I told my boyfriend and he advised that we take a couple more just to be sure since we had one positive and one negative. I don't remember the final count of which each we had. All I remember is that there was definitely more positive than negative. So, that settled it.
Oh, shit. I was pregnant. Fantastic.
Needless to say, I was happy yet upset and angry all at the same time. Does that make sense? Like, my biggest dream had come true but at the same time I knew it would really derail my life. In that solidifying moment, I realized that this was not what I really wanted or needed in my life at this point in time. All of sudden, I found myself worrying about, literally, EVERYTHING. What would people think? Oh my gosh, what would my PARENTS think? What would everyone at church think? I was honestly mortified beyond comprehension the more I thought about all this. I was scared for sure. I felt like I had to figure everything out at once on top of everything else I was dealing with.
Okay, so back up again. The term "everything else" refers to my family. The same weekend I had graduated I had also learned that I have 3 half-sisters and a half-brother that I had never met or knew anything about until that time. A little history: my mom got involved with a Black guy way back. Technically Black/Native American. After some time, she became pregnant with me. My "sperm donor" wasn't really in the picture. When he was there, he was horrible to my mom and really affected her life very negatively. I know his name, which is not on my birth certificate. I had met him once in my life and was anything but impressed or thrilled to say the very least. I had become friends with him on Facebook, hoping for God only knows what to blossom. Soon after, his mother, his brother, and his aunt followed suit and added me as well. I didn't really talk to any of them because I was very uneasy about it because of everything my mom had told me about the family. Drugs, alcohol, theft. Just a lot of bad things they were all involved in or had been at a time. Anyways, I had received a request from a few girls who had the same last name as him and looked about my age, of which both things seemed very off to me. So I added them, thinking "oh, what harm could it do?" Then, I received this message from one of them. She asked if I knew who she was and I, of course, said no. That's when she broke it to me that she was my sister and we have the same dad. She is 2 months younger than me. Then I received messages from the other girls, both telling me they're my sisters and we share the same father. One is a year younger than and the other is about 4 or 5 years older than me. The girl who is a year behind me also told me that she had a younger brother who is also my half brother. I was in shock.

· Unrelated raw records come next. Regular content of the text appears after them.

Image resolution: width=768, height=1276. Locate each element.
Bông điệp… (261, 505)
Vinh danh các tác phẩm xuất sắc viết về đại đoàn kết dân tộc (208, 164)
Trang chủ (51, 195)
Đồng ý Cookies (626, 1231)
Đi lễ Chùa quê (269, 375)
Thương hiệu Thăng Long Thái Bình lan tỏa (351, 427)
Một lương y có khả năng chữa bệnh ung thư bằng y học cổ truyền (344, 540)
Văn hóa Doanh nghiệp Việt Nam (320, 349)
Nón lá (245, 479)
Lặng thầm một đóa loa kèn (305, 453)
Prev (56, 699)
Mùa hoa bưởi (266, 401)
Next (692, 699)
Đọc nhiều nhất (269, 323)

I was so angry. I just didn't know what to do or think. I felt a little betrayed because these girls all seemed to have SOME kind of relationship with our father, while I did not. Part of it was my own choice, but part of it was also his choice to not try to contact me over the years. I went 18 years of not having him around. Why bother? Mom got married to the man I now call my father and I had an awesome brother. We had a happy life. After that night, I don't really remember much else about the situation.

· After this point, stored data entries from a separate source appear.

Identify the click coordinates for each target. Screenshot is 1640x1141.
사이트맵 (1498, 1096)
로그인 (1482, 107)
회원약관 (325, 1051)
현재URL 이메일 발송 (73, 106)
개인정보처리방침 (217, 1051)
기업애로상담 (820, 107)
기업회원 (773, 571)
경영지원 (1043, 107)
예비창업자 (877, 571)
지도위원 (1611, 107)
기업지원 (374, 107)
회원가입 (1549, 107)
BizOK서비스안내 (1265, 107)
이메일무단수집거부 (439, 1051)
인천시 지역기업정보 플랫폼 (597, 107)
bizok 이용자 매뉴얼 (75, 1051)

That is what I was also dealing with at the time. I was stressed out. I was still kind of bitter about everything. I was 18, fresh out of high school, was pregnant, and had 4 siblings I had never met. Just grand. But, I did my best to stay positive about it and went about my life the rest of the week. I had enough to do in prep for my open house that coming weekend, so I was busy enough to keep everything off my mind somewhat. Aside from all that drama, I was feeling really good about my open house coming up that Saturday. I was really anxious to see who would all show up there.
It ended up turning out really good. Mostly everyone I was hoping to show up came. Most people brought a card or a small gift. Everyone in my life that I loved was there. It was a perfect day. The sun was out. Everyone was happy. I was happy. Soon everyone left and later that evening my boyfriend and I went out to the local speedway to watch the races like we usually did on Saturday nights.
Another week went by and soon it was time for my family's annual trip. This year, we went to Gatlinburg, Tennessee.